You are viewing a plain text version of this content. The canonical link for it is here.

Posted to dev@httpd.apache.org by "Fielding, Roy" <fi...@eBuilt.com> on 2000/07/01 10:47:01 UTC

Re: another response to Roy :-)

>I don't understand this. What are the "problems of buff" that my patch
>introduces? And I really don't understand the fragility point.

It doesn't introduce them -- they are there already.  One of the goals of
the filter concept was to fix the bird's nest of interconnected side-effect
conditions that allow buff to perform well without losing the performance.
That's why there is so much trepidation about anyone messin with 1.3.x buff.
Your patch does nothing to change that situation.  Bucket brigades are a
replacement for buff in addition to a solution for filters.

>It started
>with a simple, easy-to-use char* callback handler. People wanted more, so I
>filled in the slots I had (but didn't code first-time around) for the
bucket
>stuff. Ryan asked for an example of something else, and I demonstrated that
>it was possible (but it isn't part of the patch). I believe the ability to
>quickly add each feature demonstrates a sound framework rather than any
>fragility.

Dude, you are an excellent programmer -- I am convinced you can implement
our entire server quickly.  That doesn't mean its a sound framework.
It just means you understand your own code.  I'll be impressed by the
framework when I can understand it without asking you questions.

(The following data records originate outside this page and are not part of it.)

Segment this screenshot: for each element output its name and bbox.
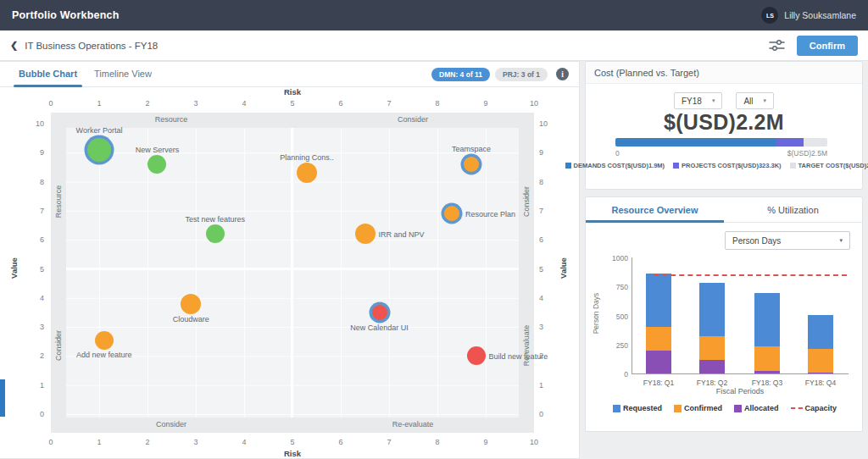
resource-legend-item[interactable]: Allocated <box>734 404 779 412</box>
bar-allocated-2[interactable] <box>699 360 725 373</box>
bubble-build-new-feature[interactable] <box>467 346 486 365</box>
bubble-irr-and-npv[interactable] <box>355 224 376 244</box>
x-tick: 7 <box>381 438 398 446</box>
cost-progress-bar <box>615 138 827 147</box>
x-tick: 0 <box>42 99 59 108</box>
x-axis-ticks-top: 012345678910 <box>51 99 534 109</box>
bar-confirmed-4[interactable] <box>808 349 833 372</box>
resource-legend-item[interactable]: Capacity <box>791 404 837 412</box>
x-tick: 6 <box>332 99 349 108</box>
quadrant-label-top-right: Consider <box>398 115 428 124</box>
unit-select[interactable]: Person Days ▾ <box>725 231 850 250</box>
tab-bubble-chart[interactable]: Bubble Chart <box>10 62 86 86</box>
x-tick: 1 <box>91 438 108 446</box>
y-tick: 3 <box>25 323 44 331</box>
tab-utilization[interactable]: % Utilization <box>724 197 862 222</box>
quadrant-label-left-bottom: Consider <box>54 312 63 379</box>
y-tick: 3 <box>539 323 558 331</box>
y-axis-ticks-left: 012345678910 <box>25 113 44 433</box>
bar-requested-2[interactable] <box>699 283 725 336</box>
bar-y-tick: 750 <box>601 283 628 291</box>
bar-confirmed-2[interactable] <box>699 336 725 359</box>
y-tick: 8 <box>539 178 558 186</box>
resource-bar-chart: Person Days Fiscal Periods RequestedConf… <box>586 252 864 426</box>
fiscal-year-select[interactable]: FY18 ▾ <box>674 92 722 109</box>
resource-legend-item[interactable]: Requested <box>613 404 662 412</box>
cost-legend-item: TARGET COST($(USD)2.5M) <box>790 162 868 169</box>
bar-requested-4[interactable] <box>808 315 833 349</box>
resource-card: Resource Overview % Utilization Person D… <box>585 196 863 432</box>
bar-allocated-3[interactable] <box>754 371 780 373</box>
filter-sliders-icon[interactable] <box>769 39 785 52</box>
y-tick: 6 <box>539 235 558 244</box>
x-tick: 10 <box>526 438 542 446</box>
x-tick: 8 <box>429 99 446 108</box>
bubble-label: Planning Cons.. <box>280 153 334 162</box>
y-tick: 9 <box>539 148 558 157</box>
cost-legend-label: PROJECTS COST($(USD)323.3K) <box>682 162 782 169</box>
bar-y-tick: 0 <box>601 370 628 379</box>
bubble-label: Resource Plan <box>465 210 515 218</box>
bar-category-label: FY18: Q2 <box>687 379 737 387</box>
bar-allocated-1[interactable] <box>646 351 671 373</box>
bubble-label: New Calendar UI <box>350 324 409 332</box>
capacity-line <box>654 274 847 276</box>
bubble-new-calendar-ui[interactable] <box>372 305 387 320</box>
cost-legend-item: PROJECTS COST($(USD)323.3K) <box>673 162 782 169</box>
x-tick: 2 <box>139 438 156 446</box>
x-tick: 4 <box>236 99 253 108</box>
user-menu[interactable]: LS Lilly Souksamlane <box>761 7 856 24</box>
bar-x-axis-label: Fiscal Periods <box>632 387 849 395</box>
bar-requested-1[interactable] <box>646 274 671 327</box>
bar-allocated-4[interactable] <box>808 373 833 373</box>
x-axis-label-bottom: Risk <box>51 449 534 458</box>
y-tick: 5 <box>539 265 558 274</box>
bar-requested-3[interactable] <box>754 293 780 347</box>
breadcrumb[interactable]: ❮ IT Business Operations - FY18 <box>10 40 158 51</box>
side-drawer-handle[interactable] <box>0 379 5 417</box>
y-tick: 0 <box>539 410 558 418</box>
badge-demands-count[interactable]: DMN: 4 of 11 <box>431 68 490 81</box>
cost-legend-item: DEMANDS COST($(USD)1.9M) <box>565 162 665 169</box>
quadrant-label-bottom-left: Consider <box>156 420 186 429</box>
breadcrumb-label: IT Business Operations - FY18 <box>25 41 158 51</box>
bubble-plot-area: ResourceConsiderConsiderRe-evaluateResou… <box>51 113 534 433</box>
y-tick: 4 <box>25 294 44 302</box>
quadrant-label-bottom-right: Re-evaluate <box>392 420 434 429</box>
resource-legend-item[interactable]: Confirmed <box>674 404 722 412</box>
user-avatar[interactable]: LS <box>761 7 778 24</box>
bubble-label: IRR and NPV <box>379 230 425 239</box>
resource-legend: RequestedConfirmedAllocatedCapacity <box>586 404 864 412</box>
x-tick: 10 <box>526 99 542 108</box>
chart-tabs: Bubble Chart Timeline View DMN: 4 of 11 … <box>0 62 579 87</box>
cost-scale-max: $(USD)2.5M <box>787 149 827 158</box>
confirm-button[interactable]: Confirm <box>797 36 858 56</box>
info-icon[interactable]: i <box>556 68 569 80</box>
bubble-label: Add new feature <box>76 351 132 359</box>
back-chevron-icon[interactable]: ❮ <box>10 40 18 51</box>
user-name: Lilly Souksamlane <box>784 10 856 20</box>
legend-swatch <box>673 163 679 169</box>
badge-projects-count[interactable]: PRJ: 3 of 1 <box>495 68 548 81</box>
tab-timeline-view[interactable]: Timeline View <box>86 62 160 86</box>
bubble-test-new-features[interactable] <box>206 224 225 243</box>
legend-swatch <box>565 163 571 169</box>
bar-y-tick: 1000 <box>601 254 628 263</box>
y-tick: 0 <box>25 410 44 418</box>
bubble-teamspace[interactable] <box>464 157 479 172</box>
bubble-label: New Servers <box>136 146 180 154</box>
y-tick: 8 <box>25 178 44 186</box>
y-tick: 1 <box>25 381 44 390</box>
tab-resource-overview[interactable]: Resource Overview <box>586 197 724 222</box>
bubble-add-new-feature[interactable] <box>95 331 114 350</box>
bubble-label: Cloudware <box>173 315 209 324</box>
plot-grid <box>66 128 519 418</box>
scope-select[interactable]: All ▾ <box>736 92 774 109</box>
bubble-cloudware[interactable] <box>181 294 201 314</box>
bar-confirmed-3[interactable] <box>754 346 780 370</box>
quadrant-divider-vertical <box>291 128 293 418</box>
quadrant-label-left-top: Resource <box>54 168 63 235</box>
y-axis-line <box>632 257 632 373</box>
bar-confirmed-1[interactable] <box>646 327 671 350</box>
bubble-worker-portal[interactable] <box>87 138 111 162</box>
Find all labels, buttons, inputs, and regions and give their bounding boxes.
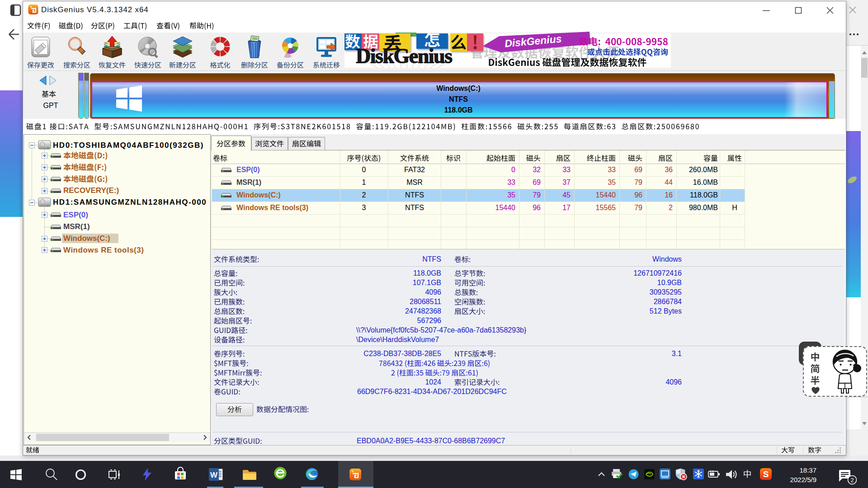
svg-text:W: W [210,471,218,479]
svg-text:2: 2 [850,477,854,483]
svg-text:S: S [763,469,769,479]
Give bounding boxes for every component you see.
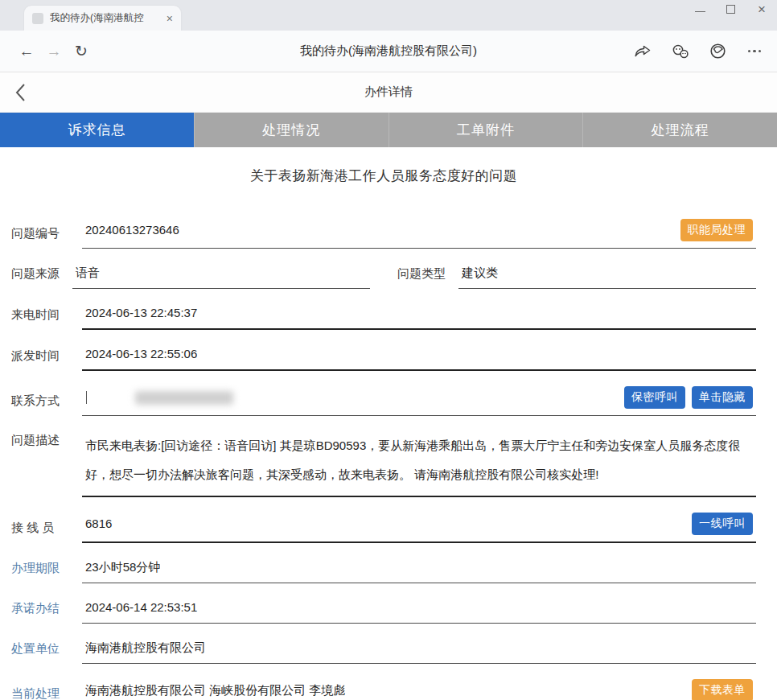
type-label: 问题类型: [397, 266, 458, 289]
source-label: 问题来源: [11, 266, 72, 289]
operator-value: 6816: [85, 515, 685, 533]
row-handle-unit: 处置单位 海南港航控股有限公司: [11, 636, 756, 664]
window-maximize-icon[interactable]: [726, 5, 735, 14]
section-tabs: 诉求信息 处理情况 工单附件 处理流程: [0, 113, 777, 147]
first-line-call-button[interactable]: 一线呼叫: [692, 513, 753, 535]
tab-order-attachments[interactable]: 工单附件: [389, 113, 584, 147]
browser-tab[interactable]: 我的待办(海南港航控 ×: [24, 6, 181, 31]
browser-reload-icon[interactable]: ↻: [68, 42, 95, 60]
row-problem-id: 问题编号 20240613273646 职能局处理: [11, 216, 756, 249]
window-minimize-icon[interactable]: [695, 11, 705, 12]
window-close-icon[interactable]: ×: [756, 3, 767, 14]
dispatch-time-label: 派发时间: [11, 348, 82, 371]
problem-id-value: 20240613273646: [85, 221, 674, 239]
row-promise-time: 承诺办结 2024-06-14 22:53:51: [11, 595, 756, 624]
browser-toolbar: ← → ↻ 我的待办(海南港航控股有限公司): [0, 31, 777, 72]
browser-tab-strip: 我的待办(海南港航控 × ×: [0, 0, 777, 31]
page-header: 办件详情: [0, 72, 777, 113]
tab-close-icon[interactable]: ×: [166, 12, 173, 25]
tab-favicon: [32, 13, 43, 24]
browser-back-icon[interactable]: ←: [13, 43, 40, 60]
browser-forward-icon[interactable]: →: [40, 43, 68, 60]
handle-unit-value: 海南港航控股有限公司: [85, 639, 753, 657]
contact-label: 联系方式: [11, 393, 82, 416]
call-time-label: 来电时间: [11, 307, 82, 330]
handle-unit-label: 处置单位: [11, 641, 82, 664]
row-description: 问题描述 市民来电表扬:[回访途径：语音回访] 其是琼BD90593，要从新海港…: [11, 428, 756, 497]
browser-menu-icon[interactable]: [745, 47, 765, 56]
problem-id-label: 问题编号: [11, 226, 82, 249]
row-call-time: 来电时间 2024-06-13 22:45:37: [11, 301, 756, 330]
row-deadline: 办理期限 23小时58分钟: [11, 555, 756, 583]
page-title: 办件详情: [364, 84, 413, 100]
page-back-icon[interactable]: [6, 79, 34, 106]
ticket-title: 关于表扬新海港工作人员服务态度好的问题: [11, 167, 756, 185]
type-value: 建议类: [462, 264, 753, 282]
row-dispatch-time: 派发时间 2024-06-13 22:55:06: [11, 342, 756, 371]
operator-label: 接 线 员: [11, 521, 82, 543]
tab-title: 我的待办(海南港航控: [50, 11, 160, 25]
download-form-button[interactable]: 下载表单: [692, 679, 753, 700]
current-handler-value: 海南港航控股有限公司 海峡股份有限公司 李境彪: [85, 681, 685, 699]
contact-value-redacted: [135, 391, 233, 405]
secure-call-button[interactable]: 保密呼叫: [624, 386, 685, 409]
request-detail-form: 关于表扬新海港工作人员服务态度好的问题 问题编号 20240613273646 …: [0, 167, 777, 700]
row-contact: 联系方式 保密呼叫 单击隐藏: [11, 383, 756, 416]
row-source-type: 问题来源 语音 问题类型 建议类: [11, 261, 756, 289]
wechat-icon[interactable]: [670, 43, 691, 60]
promise-time-label: 承诺办结: [11, 601, 82, 624]
tab-handling-flow[interactable]: 处理流程: [583, 113, 777, 147]
promise-time-value: 2024-06-14 22:53:51: [85, 599, 753, 616]
deadline-label: 办理期限: [11, 561, 82, 583]
deadline-value: 23小时58分钟: [85, 558, 753, 576]
functional-bureau-badge[interactable]: 职能局处理: [680, 219, 754, 241]
window-controls: ×: [695, 3, 767, 14]
click-hide-button[interactable]: 单击隐藏: [692, 386, 753, 409]
call-time-value: 2024-06-13 22:45:37: [85, 304, 753, 322]
text-cursor: [86, 391, 87, 404]
row-current-handler: 当前处理 海南港航控股有限公司 海峡股份有限公司 李境彪 下载表单: [11, 676, 756, 700]
share-icon[interactable]: [633, 43, 652, 60]
current-handler-label: 当前处理: [11, 686, 82, 700]
dispatch-time-value: 2024-06-13 22:55:06: [85, 345, 753, 363]
tab-request-info[interactable]: 诉求信息: [0, 113, 195, 147]
browser-logo-icon[interactable]: [709, 42, 727, 60]
row-operator: 接 线 员 6816 一线呼叫: [11, 509, 756, 543]
source-value: 语音: [76, 264, 367, 282]
description-label: 问题描述: [11, 428, 82, 455]
tab-handling-status[interactable]: 处理情况: [195, 113, 389, 147]
description-value: 市民来电表扬:[回访途径：语音回访] 其是琼BD90593，要从新海港乘船出岛，…: [85, 431, 753, 489]
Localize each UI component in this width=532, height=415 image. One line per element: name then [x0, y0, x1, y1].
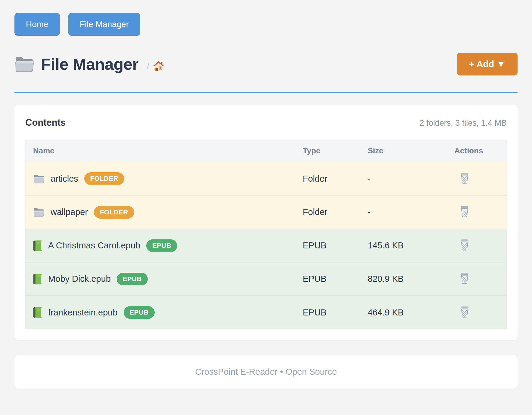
file-name-link[interactable]: frankenstein.epub	[48, 308, 118, 318]
contents-summary: 2 folders, 3 files, 1.4 MB	[419, 118, 507, 128]
type-badge: EPUB	[124, 306, 155, 319]
top-nav: Home File Manager	[14, 0, 518, 36]
green-book-icon	[33, 307, 42, 318]
page-footer: CrossPoint E-Reader • Open Source	[14, 355, 518, 389]
page: Home File Manager File Manager / + Add ▼…	[0, 0, 532, 389]
type-badge: EPUB	[146, 239, 177, 252]
type-cell: EPUB	[295, 229, 360, 262]
table-row: frankenstein.epub EPUB EPUB 464.9 KB	[25, 296, 507, 329]
type-cell: EPUB	[295, 296, 360, 329]
breadcrumb-home-button[interactable]	[153, 61, 164, 72]
green-book-icon	[33, 240, 42, 251]
type-cell: Folder	[295, 195, 360, 229]
home-nav-button[interactable]: Home	[14, 13, 60, 36]
folder-icon	[33, 174, 45, 183]
type-badge: FOLDER	[94, 206, 134, 219]
wastebasket-icon	[460, 206, 469, 217]
type-badge: EPUB	[117, 273, 148, 285]
size-cell: 145.6 KB	[360, 229, 447, 262]
table-row: wallpaper FOLDER Folder -	[25, 195, 507, 229]
page-title: File Manager	[41, 55, 138, 73]
column-header-name: Name	[25, 140, 295, 162]
add-button[interactable]: + Add ▼	[457, 53, 518, 75]
folder-icon	[14, 56, 34, 72]
file-name-link[interactable]: articles	[51, 174, 78, 184]
file-name-link[interactable]: wallpaper	[51, 207, 88, 217]
table-header-row: Name Type Size Actions	[25, 140, 507, 162]
size-cell: -	[360, 162, 447, 195]
column-header-type: Type	[295, 140, 360, 162]
type-cell: EPUB	[295, 262, 360, 296]
contents-card: Contents 2 folders, 3 files, 1.4 MB Name…	[14, 105, 518, 340]
column-header-actions: Actions	[447, 140, 507, 162]
breadcrumb-separator: /	[147, 61, 149, 71]
type-badge: FOLDER	[84, 172, 124, 185]
wastebasket-icon	[460, 306, 469, 318]
size-cell: 464.9 KB	[360, 296, 447, 329]
table-row: A Christmas Carol.epub EPUB EPUB 145.6 K…	[25, 229, 507, 262]
wastebasket-icon	[460, 273, 469, 284]
delete-button[interactable]	[459, 272, 471, 285]
contents-heading: Contents	[25, 117, 66, 128]
delete-button[interactable]	[459, 205, 471, 219]
delete-button[interactable]	[459, 238, 471, 252]
file-name-link[interactable]: A Christmas Carol.epub	[48, 241, 140, 251]
wastebasket-icon	[460, 239, 469, 251]
house-icon	[153, 61, 164, 72]
file-table: Name Type Size Actions articles FOLDER F…	[25, 140, 507, 329]
size-cell: 820.9 KB	[360, 262, 447, 296]
footer-text: CrossPoint E-Reader • Open Source	[195, 367, 337, 377]
breadcrumb: /	[147, 61, 164, 72]
table-row: Moby Dick.epub EPUB EPUB 820.9 KB	[25, 262, 507, 296]
delete-button[interactable]	[459, 171, 471, 185]
file-manager-nav-button[interactable]: File Manager	[68, 13, 140, 36]
type-cell: Folder	[295, 162, 360, 195]
table-row: articles FOLDER Folder -	[25, 162, 507, 195]
file-name-link[interactable]: Moby Dick.epub	[48, 274, 111, 284]
wastebasket-icon	[460, 173, 469, 184]
delete-button[interactable]	[459, 305, 471, 319]
green-book-icon	[33, 274, 42, 284]
page-header: File Manager / + Add ▼	[14, 53, 518, 93]
folder-icon	[33, 208, 45, 217]
column-header-size: Size	[360, 140, 447, 162]
size-cell: -	[360, 195, 447, 229]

>Presuming the design you're referring to is the bucket-brigades... yes,
>there is a design, but no code that implements it. I believe the only
>missing, basic requirements is adding a "next" pointer to the buckets in my
>patch. There may be some other details, but I think my patch can implement
>what you are looking for. I'd love to learn where it specifically falls
down.

I used a list-queue ADT for Ada95 because I wanted the semi-transparent
features of being able to insert anywhere in the queue, but particularly
at the front and back because those are the most common.  This is separate
from the buckets themselves.  I have no code to implement the full bucket
brigades, other than the sample data structures posted months ago.  The
Ada95 stuff was GPL (not by choice).  The real psychedelic stuff happens
when you can pass metadata (tokenized header fields) as buckets and the
filters know how to pass that down the chain without treating them as data.
I didn't implement that in the Ada95 version.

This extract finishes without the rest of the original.